I knew I would have to order the Sliced Roast Beef and Tendon with Chili Sauce (X1) and then also just had to get my other favorite, Sichuan Wonton with Hot and Sour Soup (X10). I have written about both of those before. I also decided to try some different things, so I got Steamed Fresh Pork with Garlic Sauce (X2), Five Flavored Beef (X8), and Chicken with Garlic Sauce (J5). Note that all numbers pertain to the takeout menu--the menu at the restaurant has different numbers for at least some of the items. Therefore, if you order takeout, it is good to make sure you give the name of the dish and not just the number!!!!!

The Steamed Fresh Pork with Garlic Sauce was good but not outstanding. A mild, somewhat sweet dish, it might make a good foil for spicier items. Those who can't or won't eat fat would not like this dish, because the pork is fatty. OTOH, the fat is not distributed throughout the slices, so it could be cut off.

The Five Flavored Beef has me a bit mystified. Does anyone know what the flavor is that one is first aware of? I have NO idea what it is and can't begin to even describe it. It seems perhaps to be medicinal? (It reminds me a bit of describing kentjur, which is spelled in various ways.) Other than that, although this was pretty good, and another nonspicy dish that might make a good foil, Quindao's version is nicer.

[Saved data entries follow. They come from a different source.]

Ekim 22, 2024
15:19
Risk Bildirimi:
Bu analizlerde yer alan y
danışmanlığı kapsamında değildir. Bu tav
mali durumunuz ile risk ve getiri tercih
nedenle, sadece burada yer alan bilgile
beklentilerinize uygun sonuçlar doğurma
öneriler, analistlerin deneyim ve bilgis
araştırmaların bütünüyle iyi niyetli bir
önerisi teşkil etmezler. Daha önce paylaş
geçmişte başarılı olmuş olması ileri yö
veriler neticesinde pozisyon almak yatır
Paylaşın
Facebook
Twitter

I thought I had had something in garlic sauce there before and that I didn't like it, so I was pleasantly surprised to find Sichuan Gourmet's version to be quite edible. I don't know if this Chicken with Garlic Sauce is the absolute best I have ever had, but that would have been so long ago that it is not very relevant now. The sauce was complex, which I like, being a bit sour and sweet as well as spicy--and spicier if you ate the skinny green peppers and pieces of red chile. There were the obligatory wood ears plus some nonspicy pepper, a little bit of finely julienned carrot, and some strips of an as-yet-unidentified veggie that looked like it might be eggplant but wasn't. I also don't think it was taro stem because it was not particularly fibrous. Does anyone know what it might be?

I have been to one other Sichuan restaurant lately, but that will be another post.